The following unusual behavior of BIOS has been uncovered that explains why the far call didn't work.
When you execute the code in question with just INT 0x13, intending to write your interrupt vector table from es:bx of 0x0:0x0 (replace mov bx, 0x7c00 with mov bx, 0x0) to a sector on your drive, you may not get an exact RAM memory imprint. In my case, I was getting zeros, I was getting ASCII, then not legit addresses. Even when I tried far calling to the seemingly correct looking address I saw at some point, it didn't execute the interrupt code, which illustrates a fake IVT I was getting.
Reading and displaying raw bits to the screen buffer, not using interrupts does seem to display the real IVT, certainly the data in complete discordance with the output of interrupt 13h. I believe the negative ramifications of this are obvious.

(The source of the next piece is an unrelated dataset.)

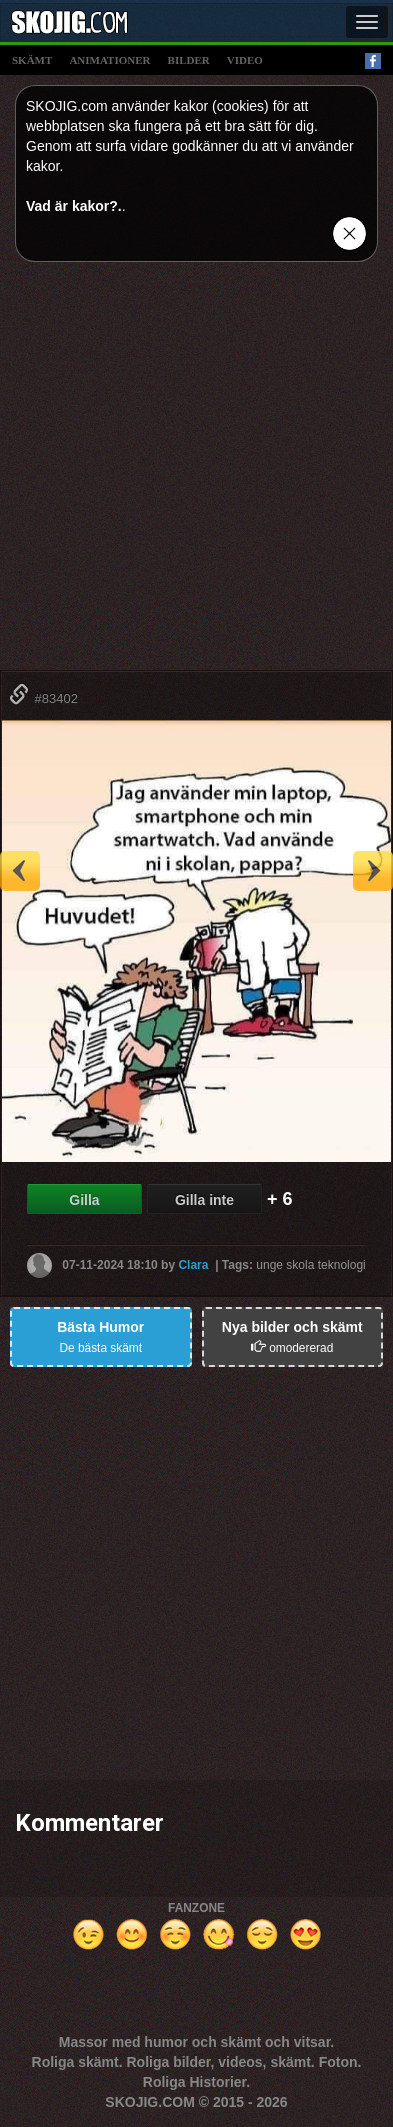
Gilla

I quickly jotted tonight the awesombler code to print the first 20 entries of the interrupt vector table to screen without using interrupts whatsoever:
[bits 16]
[org 0x7C00]
xor ax, ax
cli
mov ax, 0xb800
mov es, ax
mov di, 0
mov ax, 0
mov ds, ax
mov si, 0x0 ;starting RAM address, 0 for IVT
mov cx, 0
mov dl, 20 ;how many interrupt vectors to print (<25 for vga)
moreints:
mov bh, 4 ;counter for bytes of each interrupt vector entry to print
morebytes:
mov ah, [ds:si]
mov bl, 8 ;counter for bits of each byte to print
morebits:
shl ah, 1
mov al, 48
jnc zero
mov al, 49
zero:
mov [es:di], al
inc di
inc di
dec bl
jnz morebits
mov al, 32
mov [es:di], al
inc di
inc di
inc si
dec bh
jnz morebytes
add cx, 80*2
mov di, cx
dec dl
jnz moreints
times 510 - ($ - $$) db 0
dw 0xaa55
Now you can find your exact interrupt routines' addresses and dissasemble them for educational purposes. If you get weird readings it may point to presence of a BIOS rootkit, among other things. You may even find meaningful offsets/segments that read "F0FA" as a phonetic transcript of Vova, which is Vladimir Putin's first name.
A convenient reminder on how to read ivt addresses: say, you get 0x12345678 as the IVT entry for an interrupt. Your segment and offset will be 0x7856:0x3412.
And using the address acquired via this method for the far call after pushf will exhibit the expected behavior and invoke the interrupt code. I just tested it, and it works.